On the bright side, Tyson sees a new legislative body with members more willing to work together and have frank discussions about workable solutions.
“There’s a better attitude than we’ve seen in the past, which is critical,” she said.
“I didn’t go up there to raise your taxes,” Tyson said, “but we’ve got to get this budget situation under control. There’s a perception out there that there’s a group not paying its fair share. A betting person would say there’s going to be some movement.”
The most palatable solution, she said, would be a tiered rollback, in which those with incomes of less than, say, $50,000 or $100,000 still would pay no income taxes,” and those at higher income levels taxed at a certain percentage, comparable to personal income taxes.
In order for Tyson to support such a maneuver, however, she would also favor seeing farmers’ income losses become a larger part of the equation.
“A solution has to be fair for everybody,” she said, “and there’s still a rural-urban divide.”
But even with a roll back on tax cuts, it does nothing to solve the current budget deficit, Tyson acknowledged. Added revenues from those maneuvers are 12 to 18 months down the road.
Tyson also rejected any thought to another increase in sales taxes, akin to what legislators did in 2015 to close a budget deficit. “It’s maxed already,” she said, to the point Kansas has the highest sales tax on food in the nation. “It’s not a good situation.”
She recommended the state formulate its budget on the previous year’s revenue figures.
Despite the dark clouds on the horizon, Tyson sees some silver linings.
“As bad as it’s been the last three years, Kansas still has taken in 3 percent more revenue,” she said. “Who would have guessed that?”
The added revenue, however, falls short of keeping the budget in balance.

TYSON, who won re-election to a second four-year term Nov. 8 against a write-in candidate, said she again would sponsor a bill to make any efforts to privatize the Osawatomie State Hospital subject to legislative approval.

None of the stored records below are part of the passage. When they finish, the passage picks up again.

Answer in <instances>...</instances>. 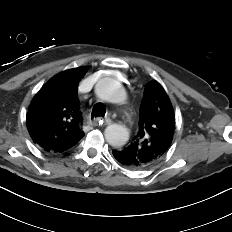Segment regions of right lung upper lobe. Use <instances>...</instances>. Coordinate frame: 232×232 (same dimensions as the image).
Returning a JSON list of instances; mask_svg holds the SVG:
<instances>
[{"label":"right lung upper lobe","mask_w":232,"mask_h":232,"mask_svg":"<svg viewBox=\"0 0 232 232\" xmlns=\"http://www.w3.org/2000/svg\"><path fill=\"white\" fill-rule=\"evenodd\" d=\"M87 67L69 69L52 77L34 96L26 116L33 142L48 153H62L83 137L77 87Z\"/></svg>","instance_id":"cb5924a9"}]
</instances>
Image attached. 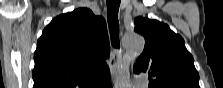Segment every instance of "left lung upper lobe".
Instances as JSON below:
<instances>
[{"instance_id":"5c2ea615","label":"left lung upper lobe","mask_w":223,"mask_h":88,"mask_svg":"<svg viewBox=\"0 0 223 88\" xmlns=\"http://www.w3.org/2000/svg\"><path fill=\"white\" fill-rule=\"evenodd\" d=\"M134 30L145 38L134 72L147 74L150 88H200L194 59L180 35L167 24L143 17L135 19Z\"/></svg>"}]
</instances>
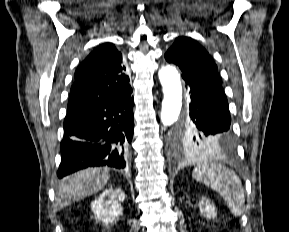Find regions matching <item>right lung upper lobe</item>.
<instances>
[{
  "instance_id": "right-lung-upper-lobe-1",
  "label": "right lung upper lobe",
  "mask_w": 289,
  "mask_h": 232,
  "mask_svg": "<svg viewBox=\"0 0 289 232\" xmlns=\"http://www.w3.org/2000/svg\"><path fill=\"white\" fill-rule=\"evenodd\" d=\"M122 54L111 43L96 48L79 65L71 88L68 110L118 98L129 90Z\"/></svg>"
}]
</instances>
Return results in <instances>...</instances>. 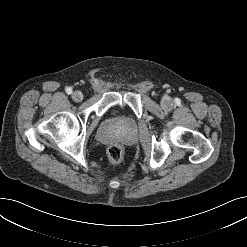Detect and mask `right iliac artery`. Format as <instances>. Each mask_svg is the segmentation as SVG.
Listing matches in <instances>:
<instances>
[{
	"label": "right iliac artery",
	"instance_id": "right-iliac-artery-1",
	"mask_svg": "<svg viewBox=\"0 0 247 247\" xmlns=\"http://www.w3.org/2000/svg\"><path fill=\"white\" fill-rule=\"evenodd\" d=\"M66 93H67V94H71V93H72V89H71L70 87H68V88L66 89Z\"/></svg>",
	"mask_w": 247,
	"mask_h": 247
}]
</instances>
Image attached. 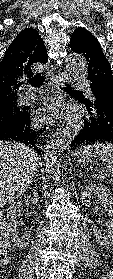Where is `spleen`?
Masks as SVG:
<instances>
[{
	"instance_id": "spleen-1",
	"label": "spleen",
	"mask_w": 113,
	"mask_h": 279,
	"mask_svg": "<svg viewBox=\"0 0 113 279\" xmlns=\"http://www.w3.org/2000/svg\"><path fill=\"white\" fill-rule=\"evenodd\" d=\"M84 152H94L98 154L104 162L107 170L113 176V144L112 143H96L83 147Z\"/></svg>"
}]
</instances>
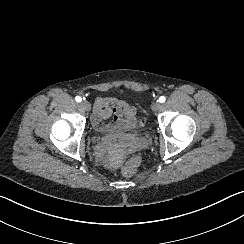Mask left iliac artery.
Here are the masks:
<instances>
[{
    "mask_svg": "<svg viewBox=\"0 0 244 244\" xmlns=\"http://www.w3.org/2000/svg\"><path fill=\"white\" fill-rule=\"evenodd\" d=\"M165 100H166V98H165L164 96H161V97L159 98V102H160V103L165 102Z\"/></svg>",
    "mask_w": 244,
    "mask_h": 244,
    "instance_id": "44dca946",
    "label": "left iliac artery"
}]
</instances>
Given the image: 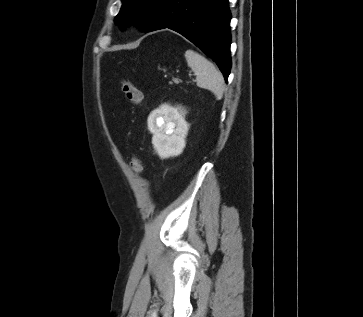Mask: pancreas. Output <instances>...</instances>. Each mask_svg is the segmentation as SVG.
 Masks as SVG:
<instances>
[{
  "label": "pancreas",
  "mask_w": 363,
  "mask_h": 317,
  "mask_svg": "<svg viewBox=\"0 0 363 317\" xmlns=\"http://www.w3.org/2000/svg\"><path fill=\"white\" fill-rule=\"evenodd\" d=\"M179 81H180V80H179L178 78H174V79H173V82H174V83H179Z\"/></svg>",
  "instance_id": "cf45deb5"
}]
</instances>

Such a bill passed last year, but was good for only two years. Her proposal would make such a bill indefinite.
Tyson said she would support privatization, “if I truly thought privatization would benefit patients.”
However, she points at KanCare as an example of a flawed system in which three private companies manage the state’s Medicaid system.
“Talk to anybody using that system of all the problems and issues,” she said. ‘It’s just a mess. The bottom line is those three vendors are in it for profit. They have to be.
“Why would we want somebody in it for profit to manage our mental health?” Tyson continued. “I get the relationship, but I’m not in favor of turning over the hospital to them.”

TYSON was noncommittal when asked about a push to expand Medicaid services in Kansas — an issue clouded at the federal level because of a push to repeal the Affordable Care Act — but noted there is discussion about the topic this year in Topeka.
“They are going to have hearings on it this year, something that hasn’t happened before,” she said.

TYSON spoke briefly of a case involving Jeremy Ketler, a Humboldt resident who was convicted of federal gun charges in November for buying a silencer from a Chanute gun dealer.
Attorneys for Kettler and the seller, Shane Cox of Chanute, both cited a state statute that grants exemptions from federal gun laws.
“I’m trying to figure out where the disconnect is here,” she said, citing as an analogy Colorado state laws that allow the sale and consumption of marijuana, despite federal statutes against both.